Saved entries:
----

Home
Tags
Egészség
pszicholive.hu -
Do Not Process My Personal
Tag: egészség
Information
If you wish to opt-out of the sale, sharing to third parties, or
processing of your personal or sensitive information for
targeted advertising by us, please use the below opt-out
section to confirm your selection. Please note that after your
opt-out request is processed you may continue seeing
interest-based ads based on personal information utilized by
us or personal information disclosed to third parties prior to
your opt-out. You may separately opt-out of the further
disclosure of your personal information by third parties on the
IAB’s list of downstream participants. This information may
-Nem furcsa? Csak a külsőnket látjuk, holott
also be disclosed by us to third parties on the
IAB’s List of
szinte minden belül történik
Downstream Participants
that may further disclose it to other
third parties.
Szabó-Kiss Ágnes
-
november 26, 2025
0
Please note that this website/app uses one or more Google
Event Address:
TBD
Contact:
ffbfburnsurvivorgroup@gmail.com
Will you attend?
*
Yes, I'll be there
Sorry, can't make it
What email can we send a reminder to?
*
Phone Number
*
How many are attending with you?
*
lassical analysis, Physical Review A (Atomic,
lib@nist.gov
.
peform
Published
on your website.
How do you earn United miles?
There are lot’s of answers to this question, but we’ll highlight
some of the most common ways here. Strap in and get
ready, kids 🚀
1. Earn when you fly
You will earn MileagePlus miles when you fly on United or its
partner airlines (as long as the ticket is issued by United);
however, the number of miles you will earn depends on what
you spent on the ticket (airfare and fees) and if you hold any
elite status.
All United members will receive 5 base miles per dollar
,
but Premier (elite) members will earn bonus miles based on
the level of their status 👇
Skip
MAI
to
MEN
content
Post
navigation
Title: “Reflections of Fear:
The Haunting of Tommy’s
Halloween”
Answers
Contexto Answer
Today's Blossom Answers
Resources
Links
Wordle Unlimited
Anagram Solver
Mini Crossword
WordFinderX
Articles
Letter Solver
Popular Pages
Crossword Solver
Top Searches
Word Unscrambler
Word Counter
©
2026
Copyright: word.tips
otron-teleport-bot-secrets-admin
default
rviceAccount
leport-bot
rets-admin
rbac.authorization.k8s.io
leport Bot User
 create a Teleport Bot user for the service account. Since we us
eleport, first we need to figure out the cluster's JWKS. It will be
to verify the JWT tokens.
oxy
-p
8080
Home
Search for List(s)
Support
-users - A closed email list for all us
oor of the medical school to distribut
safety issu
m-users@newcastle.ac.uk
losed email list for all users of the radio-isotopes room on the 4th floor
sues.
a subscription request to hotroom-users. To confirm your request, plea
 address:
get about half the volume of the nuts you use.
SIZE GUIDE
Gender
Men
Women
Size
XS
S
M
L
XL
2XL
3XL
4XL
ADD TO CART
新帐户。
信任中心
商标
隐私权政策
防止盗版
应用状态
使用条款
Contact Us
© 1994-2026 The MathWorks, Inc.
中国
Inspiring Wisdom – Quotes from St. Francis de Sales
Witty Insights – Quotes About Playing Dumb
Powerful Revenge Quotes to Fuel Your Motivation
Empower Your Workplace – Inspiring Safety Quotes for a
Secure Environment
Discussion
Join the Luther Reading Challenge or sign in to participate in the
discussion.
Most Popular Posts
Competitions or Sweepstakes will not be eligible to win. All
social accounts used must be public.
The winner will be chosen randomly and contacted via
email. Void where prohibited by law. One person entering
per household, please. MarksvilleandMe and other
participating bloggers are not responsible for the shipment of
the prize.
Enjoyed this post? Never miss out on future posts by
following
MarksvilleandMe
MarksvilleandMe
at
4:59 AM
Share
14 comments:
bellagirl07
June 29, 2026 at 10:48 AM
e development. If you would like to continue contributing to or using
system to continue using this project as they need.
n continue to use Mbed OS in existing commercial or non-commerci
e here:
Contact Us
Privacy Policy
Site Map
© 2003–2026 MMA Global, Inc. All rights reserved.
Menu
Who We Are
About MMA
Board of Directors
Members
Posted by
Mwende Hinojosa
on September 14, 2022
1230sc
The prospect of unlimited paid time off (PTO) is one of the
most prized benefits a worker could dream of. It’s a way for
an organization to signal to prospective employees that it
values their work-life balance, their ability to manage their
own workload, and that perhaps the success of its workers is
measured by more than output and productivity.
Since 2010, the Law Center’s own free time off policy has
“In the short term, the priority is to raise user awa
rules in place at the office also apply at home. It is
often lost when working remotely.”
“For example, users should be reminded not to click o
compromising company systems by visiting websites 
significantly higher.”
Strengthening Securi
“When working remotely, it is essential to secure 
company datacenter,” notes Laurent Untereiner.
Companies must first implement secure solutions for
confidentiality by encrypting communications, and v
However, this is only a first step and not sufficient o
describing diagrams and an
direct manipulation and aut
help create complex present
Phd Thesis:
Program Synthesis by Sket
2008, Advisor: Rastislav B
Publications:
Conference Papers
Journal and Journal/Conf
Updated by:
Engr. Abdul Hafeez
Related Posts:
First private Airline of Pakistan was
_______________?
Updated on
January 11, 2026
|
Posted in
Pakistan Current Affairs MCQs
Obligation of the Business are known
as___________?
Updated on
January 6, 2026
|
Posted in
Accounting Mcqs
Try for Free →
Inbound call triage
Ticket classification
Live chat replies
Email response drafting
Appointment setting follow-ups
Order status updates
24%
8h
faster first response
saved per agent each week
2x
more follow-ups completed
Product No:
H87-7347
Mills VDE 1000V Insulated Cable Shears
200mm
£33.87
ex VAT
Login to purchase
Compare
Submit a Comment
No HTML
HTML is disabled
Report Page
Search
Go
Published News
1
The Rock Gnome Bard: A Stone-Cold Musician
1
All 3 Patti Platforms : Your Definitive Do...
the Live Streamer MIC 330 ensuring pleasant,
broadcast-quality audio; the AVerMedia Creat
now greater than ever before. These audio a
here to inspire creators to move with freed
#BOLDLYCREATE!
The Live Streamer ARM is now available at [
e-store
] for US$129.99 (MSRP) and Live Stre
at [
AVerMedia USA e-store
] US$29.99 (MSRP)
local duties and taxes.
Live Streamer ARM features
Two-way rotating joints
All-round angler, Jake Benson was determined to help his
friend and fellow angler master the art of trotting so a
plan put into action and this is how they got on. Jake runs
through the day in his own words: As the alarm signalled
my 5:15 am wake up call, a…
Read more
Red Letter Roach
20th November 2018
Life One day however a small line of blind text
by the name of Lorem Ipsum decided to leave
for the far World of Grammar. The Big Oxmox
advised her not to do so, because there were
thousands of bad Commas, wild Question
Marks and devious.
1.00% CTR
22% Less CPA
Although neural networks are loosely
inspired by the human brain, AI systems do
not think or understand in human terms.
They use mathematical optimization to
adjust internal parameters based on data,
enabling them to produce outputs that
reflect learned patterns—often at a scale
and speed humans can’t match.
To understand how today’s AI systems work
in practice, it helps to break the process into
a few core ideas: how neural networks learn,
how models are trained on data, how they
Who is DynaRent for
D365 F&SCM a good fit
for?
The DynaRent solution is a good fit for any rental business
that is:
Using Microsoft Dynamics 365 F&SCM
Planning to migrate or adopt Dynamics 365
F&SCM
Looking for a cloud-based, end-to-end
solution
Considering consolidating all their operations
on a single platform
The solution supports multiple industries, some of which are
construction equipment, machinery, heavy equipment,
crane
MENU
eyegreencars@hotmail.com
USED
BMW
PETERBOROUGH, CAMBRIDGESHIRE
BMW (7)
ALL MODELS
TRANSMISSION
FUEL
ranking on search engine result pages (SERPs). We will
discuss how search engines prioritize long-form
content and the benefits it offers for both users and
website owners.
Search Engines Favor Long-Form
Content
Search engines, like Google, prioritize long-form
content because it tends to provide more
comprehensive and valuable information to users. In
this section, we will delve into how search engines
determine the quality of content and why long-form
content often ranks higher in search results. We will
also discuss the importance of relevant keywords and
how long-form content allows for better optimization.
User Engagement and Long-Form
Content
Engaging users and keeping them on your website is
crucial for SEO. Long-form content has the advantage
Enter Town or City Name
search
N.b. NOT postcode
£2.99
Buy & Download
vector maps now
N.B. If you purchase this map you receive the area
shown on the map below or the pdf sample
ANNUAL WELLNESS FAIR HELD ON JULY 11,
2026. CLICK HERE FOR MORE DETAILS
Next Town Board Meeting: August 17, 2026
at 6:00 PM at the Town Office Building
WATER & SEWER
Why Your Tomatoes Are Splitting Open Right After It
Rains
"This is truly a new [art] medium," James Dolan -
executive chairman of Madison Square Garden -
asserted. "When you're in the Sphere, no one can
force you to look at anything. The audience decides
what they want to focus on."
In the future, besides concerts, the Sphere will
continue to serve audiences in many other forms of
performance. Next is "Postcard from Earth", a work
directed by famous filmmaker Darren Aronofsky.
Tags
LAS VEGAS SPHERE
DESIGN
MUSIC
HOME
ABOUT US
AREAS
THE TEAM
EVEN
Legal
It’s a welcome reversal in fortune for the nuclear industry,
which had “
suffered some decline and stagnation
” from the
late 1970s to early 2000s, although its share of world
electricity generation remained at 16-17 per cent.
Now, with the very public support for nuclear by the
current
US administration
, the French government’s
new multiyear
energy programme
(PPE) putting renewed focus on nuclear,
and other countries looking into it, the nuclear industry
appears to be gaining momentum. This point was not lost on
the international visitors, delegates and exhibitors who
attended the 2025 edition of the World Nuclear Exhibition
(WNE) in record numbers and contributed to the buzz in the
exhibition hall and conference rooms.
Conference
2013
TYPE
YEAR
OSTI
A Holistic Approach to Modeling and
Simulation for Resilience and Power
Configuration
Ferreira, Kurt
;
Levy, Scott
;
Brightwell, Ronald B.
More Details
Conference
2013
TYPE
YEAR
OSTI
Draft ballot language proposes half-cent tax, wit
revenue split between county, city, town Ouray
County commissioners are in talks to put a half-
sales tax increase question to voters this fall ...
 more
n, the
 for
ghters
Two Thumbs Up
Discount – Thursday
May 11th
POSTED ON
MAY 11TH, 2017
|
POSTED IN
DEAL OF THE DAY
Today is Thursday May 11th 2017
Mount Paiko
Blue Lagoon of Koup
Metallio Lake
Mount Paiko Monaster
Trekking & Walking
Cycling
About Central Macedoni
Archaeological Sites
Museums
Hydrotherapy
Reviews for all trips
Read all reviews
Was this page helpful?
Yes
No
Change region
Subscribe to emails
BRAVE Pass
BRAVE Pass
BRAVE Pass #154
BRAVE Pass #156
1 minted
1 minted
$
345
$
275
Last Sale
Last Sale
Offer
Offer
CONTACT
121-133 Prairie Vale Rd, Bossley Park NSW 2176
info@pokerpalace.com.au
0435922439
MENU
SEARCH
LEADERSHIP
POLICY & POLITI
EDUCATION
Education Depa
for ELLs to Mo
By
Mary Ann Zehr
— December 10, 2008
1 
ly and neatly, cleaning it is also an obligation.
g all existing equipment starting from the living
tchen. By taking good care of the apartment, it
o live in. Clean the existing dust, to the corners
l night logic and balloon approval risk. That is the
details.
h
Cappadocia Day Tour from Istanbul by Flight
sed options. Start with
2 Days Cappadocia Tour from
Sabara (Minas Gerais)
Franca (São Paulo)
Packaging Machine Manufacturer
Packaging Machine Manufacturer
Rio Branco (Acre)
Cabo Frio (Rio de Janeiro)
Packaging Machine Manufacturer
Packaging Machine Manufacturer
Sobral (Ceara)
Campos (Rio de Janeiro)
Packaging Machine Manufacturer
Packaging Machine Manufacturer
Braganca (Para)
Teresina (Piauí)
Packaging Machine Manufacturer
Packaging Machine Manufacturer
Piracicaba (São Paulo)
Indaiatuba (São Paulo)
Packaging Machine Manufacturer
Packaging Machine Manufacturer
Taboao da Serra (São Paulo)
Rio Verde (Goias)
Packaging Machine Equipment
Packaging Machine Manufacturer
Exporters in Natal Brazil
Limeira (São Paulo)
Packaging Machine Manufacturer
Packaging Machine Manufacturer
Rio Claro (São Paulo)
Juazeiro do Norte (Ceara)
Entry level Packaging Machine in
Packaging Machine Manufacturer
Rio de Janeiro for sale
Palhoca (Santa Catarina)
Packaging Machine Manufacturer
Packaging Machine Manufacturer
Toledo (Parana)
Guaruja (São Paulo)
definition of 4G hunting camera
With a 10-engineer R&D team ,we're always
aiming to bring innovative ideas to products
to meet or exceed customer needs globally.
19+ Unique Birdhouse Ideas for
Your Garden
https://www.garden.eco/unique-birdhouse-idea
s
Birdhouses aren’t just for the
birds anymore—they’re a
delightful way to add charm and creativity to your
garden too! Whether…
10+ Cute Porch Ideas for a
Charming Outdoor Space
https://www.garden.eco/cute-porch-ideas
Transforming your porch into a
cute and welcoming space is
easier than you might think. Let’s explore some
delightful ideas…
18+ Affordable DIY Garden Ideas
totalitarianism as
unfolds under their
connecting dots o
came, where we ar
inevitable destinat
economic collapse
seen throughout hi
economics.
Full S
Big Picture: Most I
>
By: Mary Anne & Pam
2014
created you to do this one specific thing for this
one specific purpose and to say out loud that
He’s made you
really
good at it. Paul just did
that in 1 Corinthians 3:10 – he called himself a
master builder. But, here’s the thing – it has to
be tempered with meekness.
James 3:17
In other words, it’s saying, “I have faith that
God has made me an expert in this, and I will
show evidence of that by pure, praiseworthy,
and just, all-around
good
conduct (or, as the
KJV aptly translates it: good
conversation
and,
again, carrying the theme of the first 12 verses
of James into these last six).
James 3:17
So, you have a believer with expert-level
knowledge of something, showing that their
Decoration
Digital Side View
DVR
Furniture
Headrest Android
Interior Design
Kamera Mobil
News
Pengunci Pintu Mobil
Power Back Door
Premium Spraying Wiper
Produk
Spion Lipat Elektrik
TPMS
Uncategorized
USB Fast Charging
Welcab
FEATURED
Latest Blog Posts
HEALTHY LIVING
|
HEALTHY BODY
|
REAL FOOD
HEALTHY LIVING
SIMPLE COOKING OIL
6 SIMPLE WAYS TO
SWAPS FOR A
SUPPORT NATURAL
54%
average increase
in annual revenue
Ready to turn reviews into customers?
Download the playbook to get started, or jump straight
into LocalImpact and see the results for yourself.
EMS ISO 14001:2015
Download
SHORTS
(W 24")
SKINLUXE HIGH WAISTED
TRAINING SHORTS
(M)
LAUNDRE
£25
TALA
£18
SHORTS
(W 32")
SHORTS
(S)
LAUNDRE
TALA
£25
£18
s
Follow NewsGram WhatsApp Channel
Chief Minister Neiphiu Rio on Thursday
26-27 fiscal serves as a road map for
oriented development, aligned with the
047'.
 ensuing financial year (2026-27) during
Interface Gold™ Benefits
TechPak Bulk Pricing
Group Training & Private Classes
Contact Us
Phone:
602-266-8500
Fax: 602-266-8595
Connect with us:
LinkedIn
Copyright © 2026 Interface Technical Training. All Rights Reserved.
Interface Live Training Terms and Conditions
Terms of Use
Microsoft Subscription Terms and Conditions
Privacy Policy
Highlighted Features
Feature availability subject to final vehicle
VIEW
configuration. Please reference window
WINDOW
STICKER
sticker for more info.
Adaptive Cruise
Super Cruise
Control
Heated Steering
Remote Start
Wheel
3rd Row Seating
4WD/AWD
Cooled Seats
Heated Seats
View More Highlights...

----

### [What the task asks]
Give back the records above exactly, limited to the lines between the one holding "ADD TO CART" and the one holding "June 29, 2026 at 10:48 AM", inclusive.

### [Solution to this exercise]
ADD TO CART
新帐户。
信任中心
商标
隐私权政策
防止盗版
应用状态
使用条款
Contact Us
© 1994-2026 The MathWorks, Inc.
中国
Inspiring Wisdom – Quotes from St. Francis de Sales
Witty Insights – Quotes About Playing Dumb
Powerful Revenge Quotes to Fuel Your Motivation
Empower Your Workplace – Inspiring Safety Quotes for a
Secure Environment
Discussion
Join the Luther Reading Challenge or sign in to participate in the
discussion.
Most Popular Posts
Competitions or Sweepstakes will not be eligible to win. All
social accounts used must be public.
The winner will be chosen randomly and contacted via
email. Void where prohibited by law. One person entering
per household, please. MarksvilleandMe and other
participating bloggers are not responsible for the shipment of
the prize.
Enjoyed this post? Never miss out on future posts by
following
MarksvilleandMe
MarksvilleandMe
at
4:59 AM
Share
14 comments:
bellagirl07
June 29, 2026 at 10:48 AM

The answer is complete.